Peter Craig was hoping his stopover in Lisbon would just be long enough to share lunch and stories with Ferreira, now chief of the Portuguese Security Service. But a KGB spy, local revolutionaries and the British Defence Attaché’s maverick daughter are all unwittingly conspiring to ruin his day.
Caught between the police, the Embassy and the Kremlin, Craig will need all his bravery and cunning to prevent a diplomatic scandal – and to stay alive.
Praise for Sole Agent
“Mr Benton’s Peter Craig is as resourceful as he is likeable and tough. . . lots of action and some nice, crisp talk.”
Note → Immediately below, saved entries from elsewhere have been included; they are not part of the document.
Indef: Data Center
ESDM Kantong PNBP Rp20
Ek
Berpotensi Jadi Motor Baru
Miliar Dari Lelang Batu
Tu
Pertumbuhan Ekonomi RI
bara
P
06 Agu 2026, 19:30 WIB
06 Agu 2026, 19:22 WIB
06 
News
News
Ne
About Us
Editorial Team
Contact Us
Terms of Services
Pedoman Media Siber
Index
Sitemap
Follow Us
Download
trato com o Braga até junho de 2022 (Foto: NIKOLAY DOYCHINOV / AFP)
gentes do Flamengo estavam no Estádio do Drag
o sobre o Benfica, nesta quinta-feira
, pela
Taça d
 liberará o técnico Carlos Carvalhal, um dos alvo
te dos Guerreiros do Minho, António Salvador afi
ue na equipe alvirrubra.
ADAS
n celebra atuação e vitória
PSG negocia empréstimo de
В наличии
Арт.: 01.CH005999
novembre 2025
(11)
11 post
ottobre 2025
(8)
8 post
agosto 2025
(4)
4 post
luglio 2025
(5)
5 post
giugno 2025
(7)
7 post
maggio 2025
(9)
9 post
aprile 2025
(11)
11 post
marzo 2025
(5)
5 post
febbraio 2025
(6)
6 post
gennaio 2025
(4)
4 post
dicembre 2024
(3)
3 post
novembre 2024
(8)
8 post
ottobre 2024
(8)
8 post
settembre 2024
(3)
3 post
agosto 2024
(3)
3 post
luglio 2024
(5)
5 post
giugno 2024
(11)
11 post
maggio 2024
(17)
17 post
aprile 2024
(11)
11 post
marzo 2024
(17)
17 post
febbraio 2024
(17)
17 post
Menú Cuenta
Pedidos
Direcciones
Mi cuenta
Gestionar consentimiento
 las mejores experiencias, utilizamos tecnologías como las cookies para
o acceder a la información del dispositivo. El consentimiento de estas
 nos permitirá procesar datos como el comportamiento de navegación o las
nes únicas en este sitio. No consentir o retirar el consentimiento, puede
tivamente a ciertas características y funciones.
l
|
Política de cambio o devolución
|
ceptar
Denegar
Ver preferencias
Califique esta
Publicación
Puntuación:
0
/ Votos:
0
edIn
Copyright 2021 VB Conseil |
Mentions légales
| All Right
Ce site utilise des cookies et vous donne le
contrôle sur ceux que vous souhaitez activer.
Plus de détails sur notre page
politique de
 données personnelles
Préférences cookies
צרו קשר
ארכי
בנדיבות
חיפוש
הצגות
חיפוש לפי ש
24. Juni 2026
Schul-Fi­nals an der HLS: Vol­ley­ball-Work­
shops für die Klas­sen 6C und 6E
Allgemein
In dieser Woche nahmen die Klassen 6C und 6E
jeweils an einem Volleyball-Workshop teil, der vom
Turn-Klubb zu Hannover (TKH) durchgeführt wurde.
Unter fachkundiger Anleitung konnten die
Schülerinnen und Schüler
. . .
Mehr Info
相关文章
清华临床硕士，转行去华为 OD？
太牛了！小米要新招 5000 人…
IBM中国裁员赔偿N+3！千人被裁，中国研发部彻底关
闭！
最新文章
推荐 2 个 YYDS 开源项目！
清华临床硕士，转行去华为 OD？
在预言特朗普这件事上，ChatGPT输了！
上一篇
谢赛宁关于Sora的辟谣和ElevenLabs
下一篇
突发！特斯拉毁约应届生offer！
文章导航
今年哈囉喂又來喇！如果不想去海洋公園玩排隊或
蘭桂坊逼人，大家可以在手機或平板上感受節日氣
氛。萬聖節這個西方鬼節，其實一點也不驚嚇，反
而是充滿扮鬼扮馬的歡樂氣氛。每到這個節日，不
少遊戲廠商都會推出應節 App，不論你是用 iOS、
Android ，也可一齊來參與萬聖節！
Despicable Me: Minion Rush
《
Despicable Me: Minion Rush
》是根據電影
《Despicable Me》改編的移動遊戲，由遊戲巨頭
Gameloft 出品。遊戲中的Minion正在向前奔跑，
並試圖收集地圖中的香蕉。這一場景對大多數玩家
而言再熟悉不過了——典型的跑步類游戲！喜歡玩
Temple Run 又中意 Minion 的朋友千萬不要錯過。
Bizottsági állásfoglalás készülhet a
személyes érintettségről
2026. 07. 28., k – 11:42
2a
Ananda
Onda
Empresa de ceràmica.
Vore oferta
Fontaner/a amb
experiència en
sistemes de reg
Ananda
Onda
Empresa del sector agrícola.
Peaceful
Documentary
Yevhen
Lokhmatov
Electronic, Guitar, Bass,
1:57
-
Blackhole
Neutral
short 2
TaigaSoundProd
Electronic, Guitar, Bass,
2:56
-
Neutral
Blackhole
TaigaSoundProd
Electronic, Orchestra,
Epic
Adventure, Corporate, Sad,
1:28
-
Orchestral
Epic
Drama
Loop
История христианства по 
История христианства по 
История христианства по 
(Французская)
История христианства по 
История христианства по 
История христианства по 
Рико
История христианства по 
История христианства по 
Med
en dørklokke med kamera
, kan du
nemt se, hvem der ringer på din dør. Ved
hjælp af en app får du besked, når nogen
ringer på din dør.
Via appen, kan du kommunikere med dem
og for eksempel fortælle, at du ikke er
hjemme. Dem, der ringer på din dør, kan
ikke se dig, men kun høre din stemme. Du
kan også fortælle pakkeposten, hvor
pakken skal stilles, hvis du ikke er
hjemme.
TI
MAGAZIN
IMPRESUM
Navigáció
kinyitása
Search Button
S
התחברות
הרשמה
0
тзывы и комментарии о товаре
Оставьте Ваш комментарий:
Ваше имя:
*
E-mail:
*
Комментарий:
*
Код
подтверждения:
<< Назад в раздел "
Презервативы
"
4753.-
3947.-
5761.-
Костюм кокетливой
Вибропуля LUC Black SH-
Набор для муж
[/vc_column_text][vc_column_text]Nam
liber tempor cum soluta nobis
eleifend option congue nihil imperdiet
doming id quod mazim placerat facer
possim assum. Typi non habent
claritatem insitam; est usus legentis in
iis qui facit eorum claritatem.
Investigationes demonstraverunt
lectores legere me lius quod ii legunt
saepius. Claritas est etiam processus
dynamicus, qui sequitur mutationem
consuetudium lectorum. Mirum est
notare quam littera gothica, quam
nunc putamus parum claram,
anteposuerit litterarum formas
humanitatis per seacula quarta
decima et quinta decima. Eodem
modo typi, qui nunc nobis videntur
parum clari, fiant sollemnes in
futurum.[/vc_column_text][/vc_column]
– Oxford Times, 30.10.1970
“If you missed meeting Peter Craig in the earlier Spy in Chancery, you can correct the oversight by making his acquaintance in Sole Agent. The creation of Englishman Kenneth Benton, a former Foreign Office and counterintelligence man, Craig is an overseas police advisor to Britain’s diplomatic corps.
This low-key, intelligent sleuth-agent never seems to have a moment to himself. In Spy in Chancery, he had to dig out a secret-stealer while attending an Interpol conference in Rome. In this one, he must interrupt a vacation cruise to find the missing daughter of an aide at the British Embassy in Lisbon.
The vanished young lady is a headstrong, provocative, permissive beauty, who’s gotten herself entangled in political subversion in Portugal, and in espionage for the Soviets. To protect the relations between Her Majesty’s Government and Lisbon, Craig must find the errant lass before the Portuguese police do.
Though this Craig adventure is too talky at times, it does have several good action sequences. And, as always, Benton’s strong point is interesting insights into international diplomacy, embassy life and embassy types.”
– Buffalo, NY News 5.4.1975
“International indiscretions in Lisbon, with an intriguing mixture of Russian spies, Portuguese secret police and ingenuous revolutionary groups.”
– Glasgow Herald, 17.1.1971
“An exciting and determinedly topical spy novella set in recent Portugal.”
– The Scotsman, 1971
“Competent and tense to the last page.”